◆ **Record set**
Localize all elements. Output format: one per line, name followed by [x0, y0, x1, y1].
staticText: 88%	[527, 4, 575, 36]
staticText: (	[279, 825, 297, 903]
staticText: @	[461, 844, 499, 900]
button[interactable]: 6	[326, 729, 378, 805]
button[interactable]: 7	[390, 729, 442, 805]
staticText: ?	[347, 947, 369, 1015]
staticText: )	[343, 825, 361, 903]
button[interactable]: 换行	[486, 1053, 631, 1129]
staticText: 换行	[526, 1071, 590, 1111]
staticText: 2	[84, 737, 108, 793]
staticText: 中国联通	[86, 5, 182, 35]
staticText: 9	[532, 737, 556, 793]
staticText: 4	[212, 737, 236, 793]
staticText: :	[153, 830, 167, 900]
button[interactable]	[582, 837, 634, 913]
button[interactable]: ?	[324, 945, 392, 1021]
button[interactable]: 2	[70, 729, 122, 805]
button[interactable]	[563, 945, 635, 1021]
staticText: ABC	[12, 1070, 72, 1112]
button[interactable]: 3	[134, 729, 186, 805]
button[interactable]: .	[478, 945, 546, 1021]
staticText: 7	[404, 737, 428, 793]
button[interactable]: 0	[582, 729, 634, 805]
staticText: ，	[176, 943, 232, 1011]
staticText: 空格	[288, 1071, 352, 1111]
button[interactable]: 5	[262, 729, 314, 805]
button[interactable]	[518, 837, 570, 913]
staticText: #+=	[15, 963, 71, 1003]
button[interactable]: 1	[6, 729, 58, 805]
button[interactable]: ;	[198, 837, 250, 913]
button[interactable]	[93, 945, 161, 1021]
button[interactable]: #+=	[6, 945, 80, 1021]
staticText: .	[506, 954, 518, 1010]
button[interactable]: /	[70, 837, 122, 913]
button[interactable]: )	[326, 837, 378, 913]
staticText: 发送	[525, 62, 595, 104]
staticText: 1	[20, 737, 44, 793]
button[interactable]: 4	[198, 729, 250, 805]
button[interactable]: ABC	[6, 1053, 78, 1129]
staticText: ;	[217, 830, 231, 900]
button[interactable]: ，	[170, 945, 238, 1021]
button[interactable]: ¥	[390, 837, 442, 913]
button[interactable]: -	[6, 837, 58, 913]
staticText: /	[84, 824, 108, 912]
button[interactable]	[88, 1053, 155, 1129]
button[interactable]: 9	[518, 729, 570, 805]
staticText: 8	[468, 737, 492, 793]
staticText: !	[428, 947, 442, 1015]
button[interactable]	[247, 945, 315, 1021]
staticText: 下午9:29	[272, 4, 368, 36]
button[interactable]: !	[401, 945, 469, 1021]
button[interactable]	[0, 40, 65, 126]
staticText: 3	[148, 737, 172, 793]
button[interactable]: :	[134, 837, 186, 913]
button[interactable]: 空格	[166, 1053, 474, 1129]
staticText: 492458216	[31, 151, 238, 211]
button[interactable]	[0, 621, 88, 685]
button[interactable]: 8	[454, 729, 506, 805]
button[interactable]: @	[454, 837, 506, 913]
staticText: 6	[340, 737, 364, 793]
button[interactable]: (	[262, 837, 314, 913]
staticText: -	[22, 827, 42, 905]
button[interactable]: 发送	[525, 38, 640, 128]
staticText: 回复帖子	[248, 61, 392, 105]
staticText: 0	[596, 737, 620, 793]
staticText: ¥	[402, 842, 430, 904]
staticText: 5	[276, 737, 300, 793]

◆ **Problem to solve**
Restate the data above in full, keeping every word as it is.

◆ **Response to this task**
Localize all elements. Output format: one per line, name followed by [x0, y0, x1, y1].
staticText: 88%	[527, 4, 575, 36]
staticText: (	[279, 825, 297, 903]
staticText: @	[461, 844, 499, 900]
button[interactable]: 6	[326, 729, 378, 805]
button[interactable]: 7	[390, 729, 442, 805]
staticText: ?	[347, 947, 369, 1015]
staticText: )	[343, 825, 361, 903]
button[interactable]: 换行	[486, 1053, 631, 1129]
staticText: 换行	[526, 1071, 590, 1111]
staticText: 2	[84, 737, 108, 793]
staticText: 中国联通	[86, 5, 182, 35]
staticText: 9	[532, 737, 556, 793]
staticText: 4	[212, 737, 236, 793]
staticText: :	[153, 830, 167, 900]
button[interactable]	[582, 837, 634, 913]
button[interactable]: ?	[324, 945, 392, 1021]
button[interactable]: 2	[70, 729, 122, 805]
button[interactable]	[563, 945, 635, 1021]
staticText: ABC	[12, 1070, 72, 1112]
button[interactable]: 3	[134, 729, 186, 805]
button[interactable]: .	[478, 945, 546, 1021]
staticText: 7	[404, 737, 428, 793]
button[interactable]: 0	[582, 729, 634, 805]
staticText: ，	[176, 943, 232, 1011]
staticText: 空格	[288, 1071, 352, 1111]
button[interactable]: 5	[262, 729, 314, 805]
button[interactable]	[518, 837, 570, 913]
staticText: #+=	[15, 963, 71, 1003]
button[interactable]: 1	[6, 729, 58, 805]
button[interactable]: ;	[198, 837, 250, 913]
button[interactable]	[93, 945, 161, 1021]
button[interactable]: #+=	[6, 945, 80, 1021]
staticText: .	[506, 954, 518, 1010]
button[interactable]: /	[70, 837, 122, 913]
button[interactable]: )	[326, 837, 378, 913]
staticText: 发送	[525, 62, 595, 104]
staticText: 1	[20, 737, 44, 793]
button[interactable]: 4	[198, 729, 250, 805]
button[interactable]: ABC	[6, 1053, 78, 1129]
staticText: ;	[217, 830, 231, 900]
button[interactable]: ，	[170, 945, 238, 1021]
button[interactable]: ¥	[390, 837, 442, 913]
button[interactable]: -	[6, 837, 58, 913]
staticText: /	[84, 824, 108, 912]
button[interactable]	[88, 1053, 155, 1129]
button[interactable]: 9	[518, 729, 570, 805]
staticText: 8	[468, 737, 492, 793]
staticText: !	[428, 947, 442, 1015]
button[interactable]	[247, 945, 315, 1021]
staticText: 下午9:29	[272, 4, 368, 36]
button[interactable]: !	[401, 945, 469, 1021]
button[interactable]	[0, 40, 65, 126]
staticText: 3	[148, 737, 172, 793]
button[interactable]: :	[134, 837, 186, 913]
button[interactable]: 空格	[166, 1053, 474, 1129]
staticText: 492458216	[31, 151, 238, 211]
button[interactable]	[0, 621, 88, 685]
button[interactable]: 8	[454, 729, 506, 805]
button[interactable]: @	[454, 837, 506, 913]
staticText: 6	[340, 737, 364, 793]
button[interactable]: (	[262, 837, 314, 913]
staticText: -	[22, 827, 42, 905]
button[interactable]: 发送	[525, 38, 640, 128]
staticText: 回复帖子	[248, 61, 392, 105]
staticText: 0	[596, 737, 620, 793]
staticText: ¥	[402, 842, 430, 904]
staticText: 5	[276, 737, 300, 793]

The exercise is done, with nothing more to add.